PROBLEM: Scan the entries below. Report each line where the string "Home" occurs.

DATA RECORDS:
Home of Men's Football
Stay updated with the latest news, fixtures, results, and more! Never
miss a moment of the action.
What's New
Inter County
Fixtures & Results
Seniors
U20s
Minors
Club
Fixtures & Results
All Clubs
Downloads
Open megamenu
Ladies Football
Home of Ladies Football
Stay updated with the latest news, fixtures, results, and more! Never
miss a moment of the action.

OUTPUT BELOW:
Home of Men's Football
Home of Ladies Football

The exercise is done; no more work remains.